Will robo-journalists take over the industry?

Ainaa Mashrique
Dec 12, 2017
7 min read

Automation has finally infiltrated the journalism industry. The benefits are impressive, but not everyone is happy about it.

“I think the interesting thing is, increasingly everything is becoming automated. Everything is, in a sense, being generated by machines,” Chris Middleton, a UK AI expert/ journalist, told AI Today.

Automation is becoming the new normal. It is everywhere, but when it first cropped up, many argued creative industries will not be affected. But here we are, years down the line, with robots writing actual news stories.

Data journalism has been a very significant trend— with the importance of facts and figures underlined by Joseph Pulitzer himself over a century ago. In a 1904 essay he wrote for the North American Review, Pulitzer outlined the skills he thought journalists would need in order to serve a civic role- among them was educating journalists in statistics.

Joseph J. Pulitzer.

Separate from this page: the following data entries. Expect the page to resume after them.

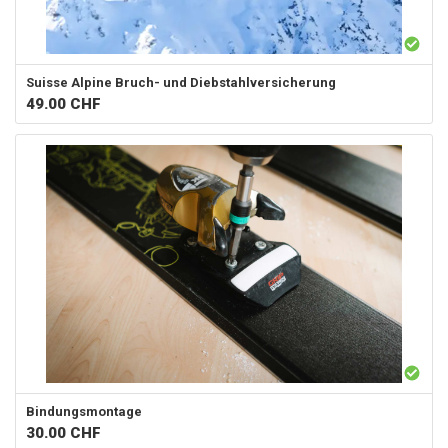
Suisse Alpine
Bruch- und Diebstahlversicherung
49.00
CHF
Bindungsmontage
30.00
CHF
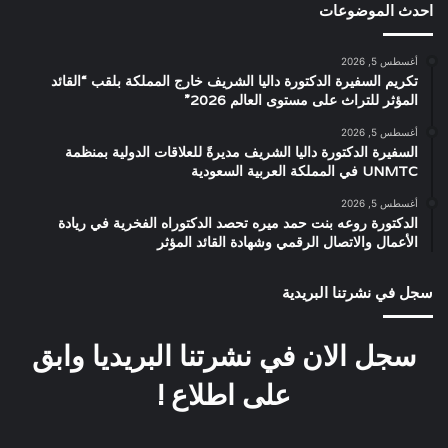
احدث الموضوعات
أغسطس 5, 2026
تكريم السفيرة الدكتورة داليا الشريف خارج المملكة بلقب “القائد
المؤثر للتراث على مستوى العالم 2026”
أغسطس 5, 2026
السفيرة الدكتورة داليا الشريف مديرةً للعلاقات الدولية بمنظمة
UNMTC في المملكة العربية السعودية
أغسطس 5, 2026
الدكتورة روعه بنت حمد ميره تحصد الدكتوراه الفخرية في ريادة
الأعمال والاتصال الرقمي وشهادة القائد المؤثر
سجل في نشرتنا البريدية
سجل الان في نشرتنا البريديا وابق
على اطلاع !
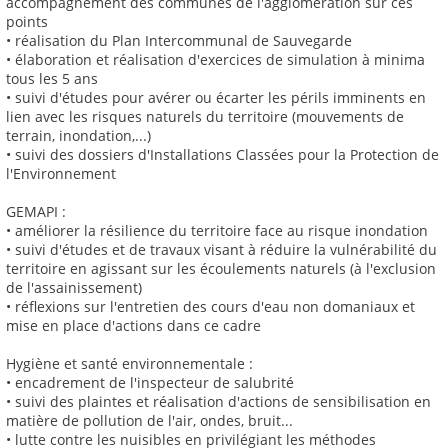
accompagnement des communes de l'agglomération sur ces
points
• réalisation du Plan Intercommunal de Sauvegarde
• élaboration et réalisation d'exercices de simulation à minima
tous les 5 ans
• suivi d'études pour avérer ou écarter les périls imminents en
lien avec les risques naturels du territoire (mouvements de
terrain, inondation,...)
• suivi des dossiers d'Installations Classées pour la Protection de
l'Environnement
GEMAPI :
• améliorer la résilience du territoire face au risque inondation
• suivi d'études et de travaux visant à réduire la vulnérabilité du
territoire en agissant sur les écoulements naturels (à l'exclusion
de l'assainissement)
• réflexions sur l'entretien des cours d'eau non domaniaux et
mise en place d'actions dans ce cadre
Hygiène et santé environnementale :
• encadrement de l'inspecteur de salubrité
• suivi des plaintes et réalisation d'actions de sensibilisation en
matière de pollution de l'air, ondes, bruit...
• lutte contre les nuisibles en privilégiant les méthodes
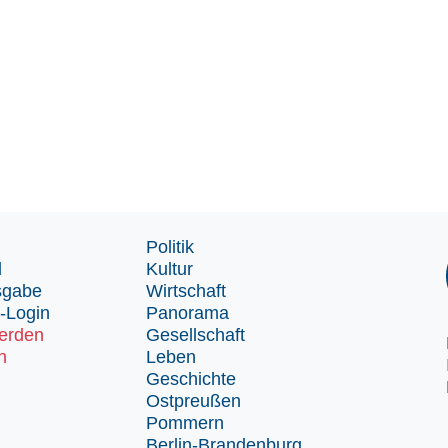
Politik
d
Kultur
sgabe
Wirtschaft
-Login
Panorama
erden
Gesellschaft
n
Leben
Geschichte
Ostpreußen
Pommern
Berlin-Brandenburg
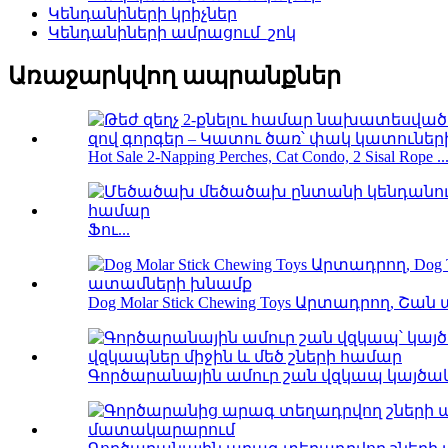
Կենդանիների կրիչներ
Կենդանիների ամրացում_շոկ
Առաջարկվող ապրանքներ
Hot Sale 2-Napping Perches, Cat Condo, 2 Sisal Rope ..
Ֆու...
Dog Molar Stick Chewing Toys Արտադրող, Շան
Գործարանային ամուր շան վզկապ կայծա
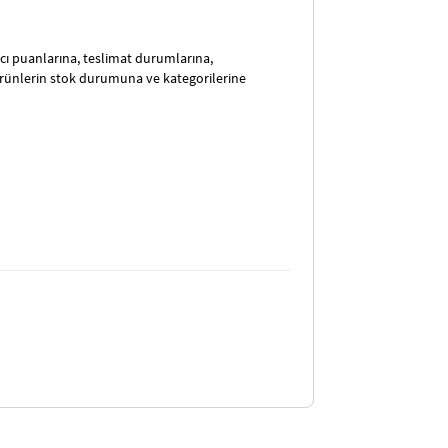
satıcı puanlarına, teslimat durumlarına,
ürünlerin stok durumuna ve kategorilerine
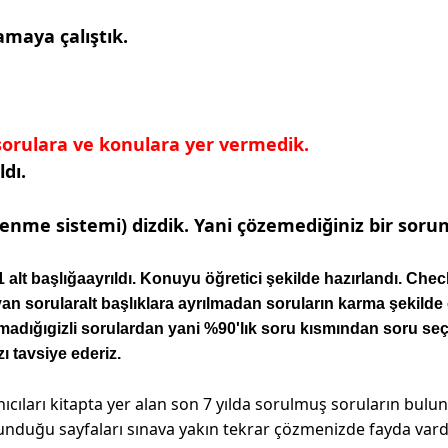
amaya çalıştık.
 sorulara ve konulara yer vermedik.
ldı.
enme sistemi) dizdik. Yani çözemediğiniz bir sorun
başlığaayrıldı. Konuyu öğretici şekilde hazırlandı. Check-
orularalt başlıklara ayrılmadan soruların karma şekilde o
dığıgizli sorulardan yani %90'lık soru kısmından soru seçil
zı tavsiye ederiz.
nıcıları kitapta yer alan son 7 yılda sorulmuş soruların bu
bulunduğu sayfaları sınava yakın tekrar çözmenizde fayda vardı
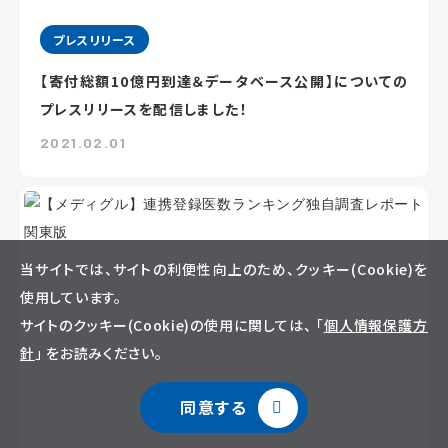
プレスリリース
【寄付総額10億円到達＆データベース公開】についての
プレスリリースを配信しました！
2021.02.01
当サイトでは、サイトの利便性向上のため、クッキー(Cookie)を
使用しています。
サイトのクッキー(Cookie)の使用に関しては、 「
個人情報保護方
針
」 をお読みください。
同意する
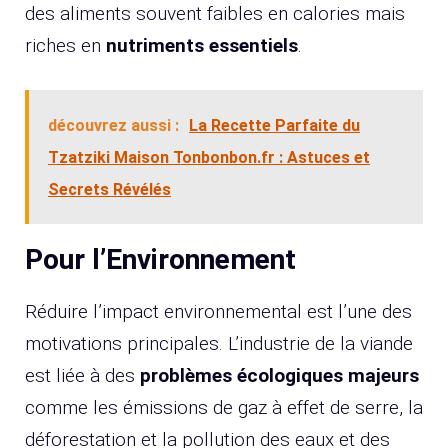
des aliments souvent faibles en calories mais
riches en
nutriments essentiels
.
découvrez aussi :
La Recette Parfaite du
Tzatziki Maison Tonbonbon.fr : Astuces et
Secrets Révélés
Pour l’Environnement
Réduire l’impact environnemental est l’une des
motivations principales. L’industrie de la viande
est liée à des
problèmes écologiques majeurs
comme les émissions de gaz à effet de serre, la
déforestation et la pollution des eaux et des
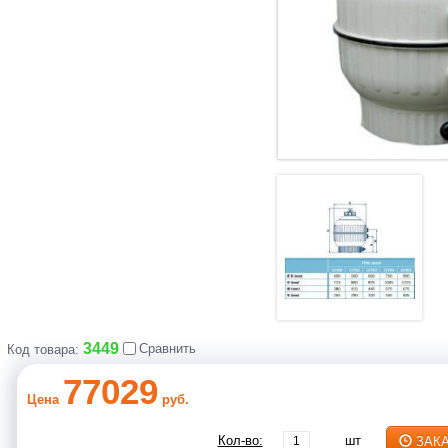
3449
Сравнить
Код товара:
77029
Цена
руб.
Кол-во:
шт
ЗАК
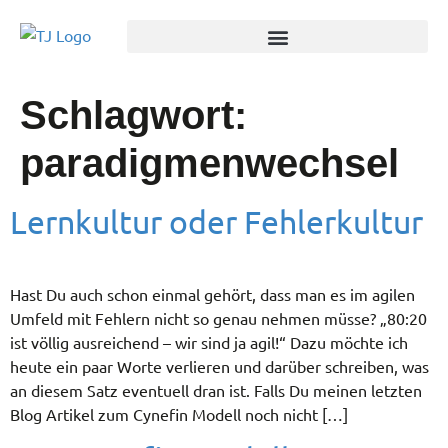
Schlagwort:
paradigmenwechsel
Lernkultur oder Fehlerkultur
Hast Du auch schon einmal gehört, dass man es im agilen
Umfeld mit Fehlern nicht so genau nehmen müsse? „80:20
ist völlig ausreichend – wir sind ja agil!“ Dazu möchte ich
heute ein paar Worte verlieren und darüber schreiben, was
an diesem Satz eventuell dran ist. Falls Du meinen letzten
Blog Artikel zum Cynefin Modell noch nicht […]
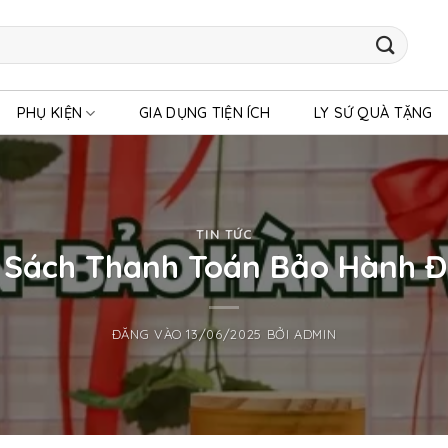
PHỤ KIỆN
GIA DỤNG TIỆN ÍCH
LY SỨ QUÀ TẶNG
TIN TỨC
 Sách Thanh Toán Bảo Hành Đ
ĐĂNG VÀO
13/06/2025
BỞI
ADMIN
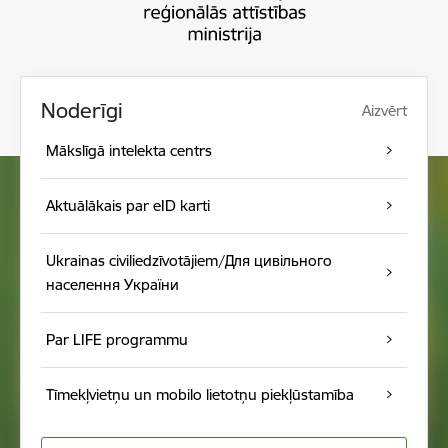
Noderīgi
Aizvērt
Mākslīgā intelekta centrs
Aktuālākais par eID karti
Ukrainas civiliedzīvotājiem/Для цивільного
населення України
Par LIFE programmu
Tīmekļvietņu un mobilo lietotņu piekļūstamība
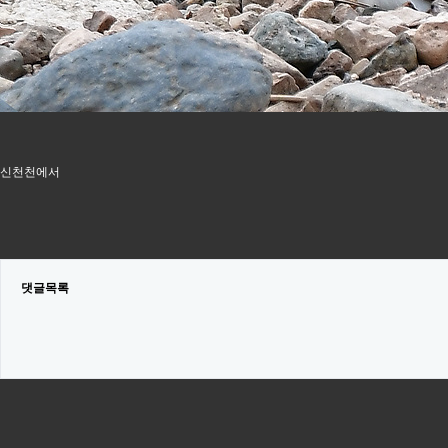
신천천에서
댓글목록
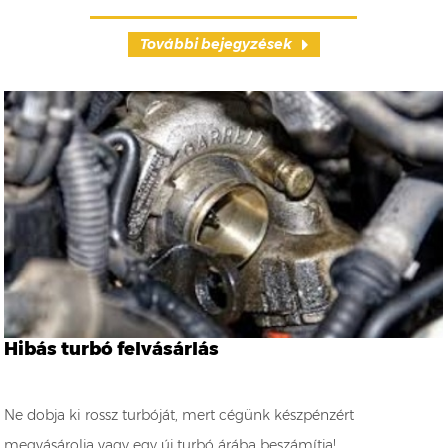
További bejegyzések
Hibás turbó felvásárlás
Ne dobja ki rossz turbóját, mert cégünk készpénzért
megvásárolja vagy egy új turbó árába beszámítja!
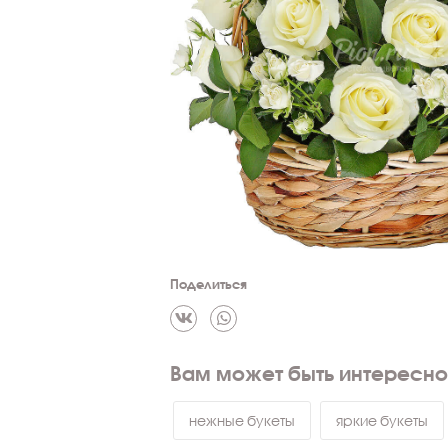
Поделиться
Вам может быть интересно
нежные букеты
яркие букеты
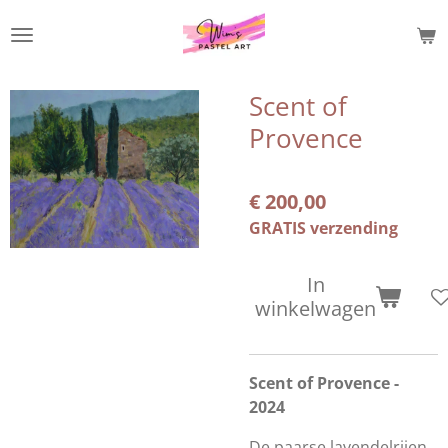
Ga
direct
naar
de
Scent of
hoofdinhoud
Provence
€ 200,00
GRATIS verzending
In
winkelwagen
Scent of Provence -
2024
De paarse lavendelrijen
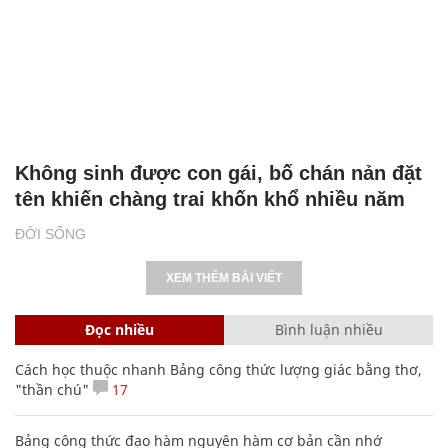
Không sinh được con gái, bố chán nản đặt
tên khiến chàng trai khốn khổ nhiều năm
ĐỜI SỐNG
XEM THÊM BÀI VIẾT
Đọc nhiều
Bình luận nhiều
Cách học thuộc nhanh Bảng công thức lượng giác bằng thơ,
"thần chú"
17
Bảng công thức đạo hàm nguyên hàm cơ bản cần nhớ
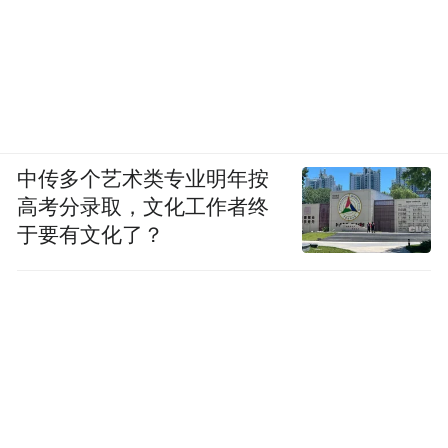
中传多个艺术类专业明年按
高考分录取，文化工作者终
于要有文化了？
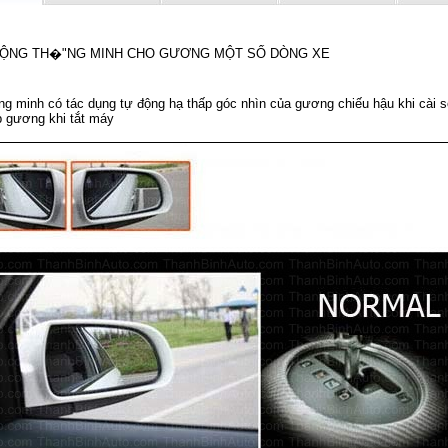
ĐỘNG TH�"NG MINH CHO GƯƠNG MỘT SỐ DÒNG XE
ng minh có tác dụng tự động hạ thấp góc nhìn của gương chiếu hậu khi cài số
p gương khi tắt máy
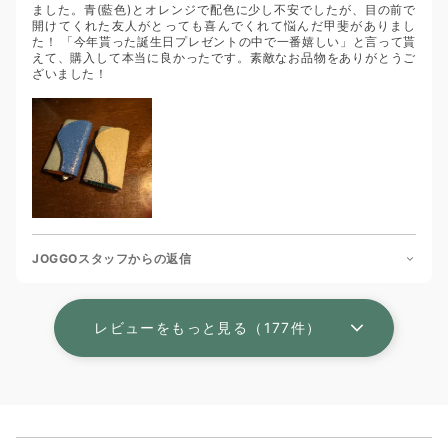
ました。青(藍色)とオレンジで配色に少し不安でしたが、目の前で
開けてくれた友人がとっても喜んでくれて悩んだ甲斐がありまし
た！ 「今年貰った誕生日プレゼントの中で一番嬉しい」と言って貰
えて、購入して本当に良かったです。素敵なお品物をありがとうご
ざいました！
JOGGOスタッフからの返信
レビューをもっと見る（177件）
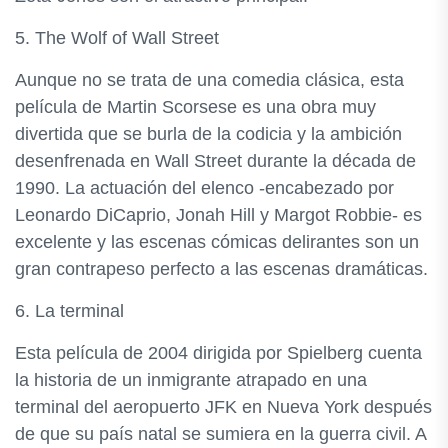
5. The Wolf of Wall Street
Aunque no se trata de una comedia clásica, esta
película de Martin Scorsese es una obra muy
divertida que se burla de la codicia y la ambición
desenfrenada en Wall Street durante la década de
1990. La actuación del elenco -encabezado por
Leonardo DiCaprio, Jonah Hill y Margot Robbie- es
excelente y las escenas cómicas delirantes son un
gran contrapeso perfecto a las escenas dramáticas.
6. La terminal
Esta película de 2004 dirigida por Spielberg cuenta
la historia de un inmigrante atrapado en una
terminal del aeropuerto JFK en Nueva York después
de que su país natal se sumiera en la guerra civil. A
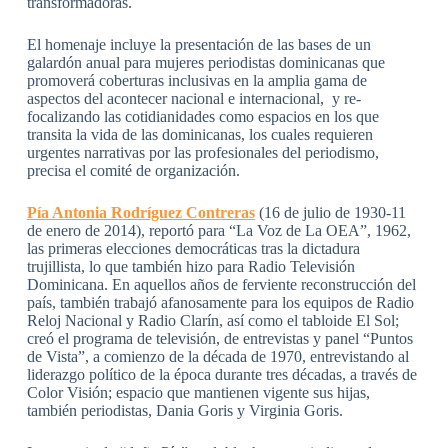
transformadoras.
El homenaje incluye la presentación de las bases de un
galardón anual para mujeres periodistas dominicanas que
promoverá coberturas inclusivas en la amplia gama de
aspectos del acontecer nacional e internacional, y re-
focalizando las cotidianidades como espacios en los que
transita la vida de las dominicanas, los cuales requieren
urgentes narrativas por las profesionales del periodismo,
precisa el comité de organización.
Pía Antonia Rodríguez Contreras
(16 de julio de 1930-11
de enero de 2014), reportó para “La Voz de La OEA”, 1962,
las primeras elecciones democráticas tras la dictadura
trujillista, lo que también hizo para Radio Televisión
Dominicana. En aquellos años de ferviente reconstrucción del
país, también trabajó afanosamente para los equipos de Radio
Reloj Nacional y Radio Clarín, así como el tabloide El Sol;
creó el programa de televisión, de entrevistas y panel “Puntos
de Vista”, a comienzo de la década de 1970, entrevistando al
liderazgo político de la época durante tres décadas, a través de
Color Visión; espacio que mantienen vigente sus hijas,
también periodistas, Dania Goris y Virginia Goris.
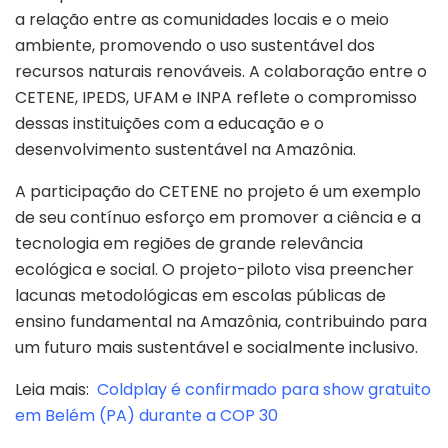
a relação entre as comunidades locais e o meio
ambiente, promovendo o uso sustentável dos
recursos naturais renováveis. A colaboração entre o
CETENE, IPEDS, UFAM e INPA reflete o compromisso
dessas instituições com a educação e o
desenvolvimento sustentável na Amazônia.
A participação do CETENE no projeto é um exemplo
de seu contínuo esforço em promover a ciência e a
tecnologia em regiões de grande relevância
ecológica e social. O projeto-piloto visa preencher
lacunas metodológicas em escolas públicas de
ensino fundamental na Amazônia, contribuindo para
um futuro mais sustentável e socialmente inclusivo.
Leia mais:
Coldplay é confirmado para show gratuito
em Belém (PA) durante a COP 30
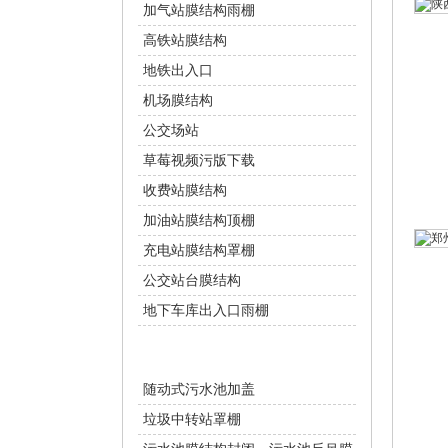
加气站膜结构雨棚
高铁站膜结构
地铁出入口
机场膜结构
公交场站
草莓视频污版下载
收费站膜结构
加油站膜结构顶棚
充电站膜结构罩棚
公交站台膜结构
地下车库出入口雨棚
环保设施
随动式污水池加盖
垃圾中转站罩棚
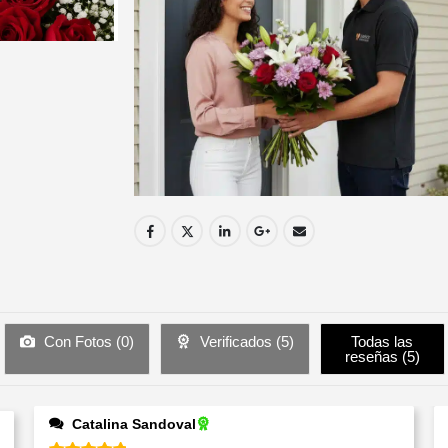
Con Fotos (
0
)
Verificados (
5
)
Todas las
reseñas (
5
)
Catalina Sandoval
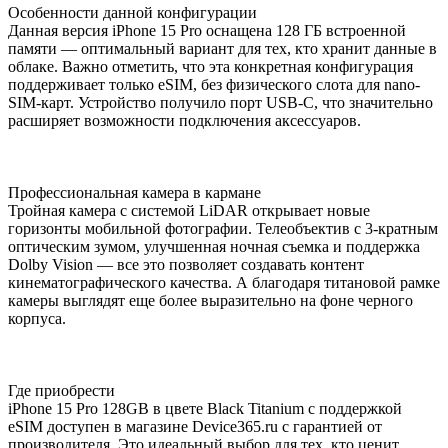
Особенности данной конфигурации
Данная версия iPhone 15 Pro оснащена 128 ГБ встроенной
памяти — оптимальный вариант для тех, кто хранит данные в
облаке. Важно отметить, что эта конкретная конфигурация
поддерживает только eSIM, без физического слота для nano-
SIM-карт. Устройство получило порт USB-C, что значительно
расширяет возможности подключения аксессуаров.
Профессиональная камера в кармане
Тройная камера с системой LiDAR открывает новые
горизонты мобильной фотографии. Телеобъектив с 3-кратным
оптическим зумом, улучшенная ночная съемка и поддержка
Dolby Vision — все это позволяет создавать контент
кинематографического качества. А благодаря титановой рамке
камеры выглядят еще более выразительно на фоне черного
корпуса.
Где приобрести
iPhone 15 Pro 128GB в цвете Black Titanium с поддержкой
eSIM доступен в магазине Device365.ru с гарантией от
производителя. Это идеальный выбор для тех, кто ценит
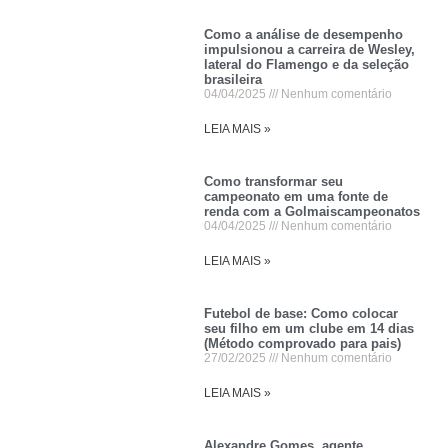
Como a análise de desempenho
impulsionou a carreira de Wesley,
lateral do Flamengo e da seleção
brasileira
04/04/2025
Nenhum comentário
LEIA MAIS »
Como transformar seu
campeonato em uma fonte de
renda com a Golmaiscampeonatos
04/04/2025
Nenhum comentário
LEIA MAIS »
Futebol de base: Como colocar
seu filho em um clube em 14 dias
(Método comprovado para pais)
27/02/2025
Nenhum comentário
LEIA MAIS »
Alexandre Gomes, agente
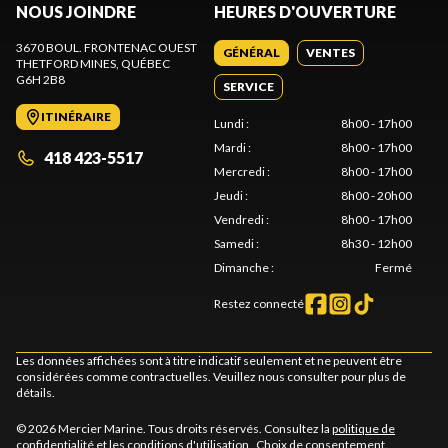
NOUS JOINDRE
HEURES D'OUVERTURE
3670 BOUL. FRONTENAC OUEST
GÉNÉRAL
VENTES
THETFORD MINES
, QUÉBEC
G6H 2B8
SERVICE
ITINÉRAIRE
Lundi
:
8h00 - 17h00
Mardi
:
8h00 - 17h00
418 423-5517
Mercredi
:
8h00 - 17h00
Jeudi
:
8h00 - 20h00
Vendredi
:
8h00 - 17h00
Samedi
:
8h30 - 12h00
Dimanche
:
Fermé
Restez connecté
Les données affichées sont à titre indicatif seulement et ne peuvent être
considérées comme contractuelles. Veuillez nous consulter pour plus de
détails.
© 2026 Mercier Marine. Tous droits réservés. Consultez la
politique de
confidentialité
et les
conditions d'utilisation
.
Choix de consentement.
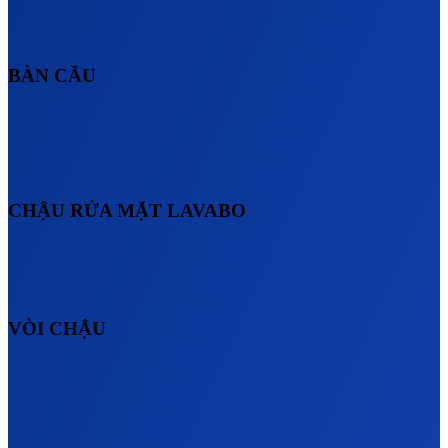
BÀN CẦU
CHẬU RỬA MẶT LAVABO
VÒI CHẬU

Image by: The Cyclopædia of American Biography (1918) via Wikimedia Commons.

What followed suit throughout the next few decades was the implementation of the latest tech to make data journalism easier, which birthed a new trend in journalism: computational journalism. Computers appeared to help journalists do their jobs easier, with more accuracy and scale. In July 1967, Philip Meyer from The Detroit’s Free Press covered an early morning riot in Detroit. Inspired by academics’ use of statistics, he devised surveys with the help of social scientists to investigate public opinion regarding the issue. His “swift and accurate investigation into the underlying causes” won the Pulitzer Prize for Local General Reporting in 1968.

"Swift and accurate" are common words to describe automation. But that is not all— besides generating stories faster, automation can also distribute news rapidly, with a wider reach too. Once pre-programmed, the technology can create new stories and angles, which may vastly increase the amount of news available.

An introduction about automation in journalism. Video by: Ainaa Mashrique. Soundtrack by: Bensound.com. DISCLAIMER: all pictures and clips used within this video belong to their respective owners- CNN, Caspian Report, CNBC, Expedia, The Tonight Show, The Globe and Mail and The Jakarta Post. This is a transformative work, which constitutes "fair-dealing" of copyright material, allowed under section 30 of the Copyright, Design and Patents Act 1998.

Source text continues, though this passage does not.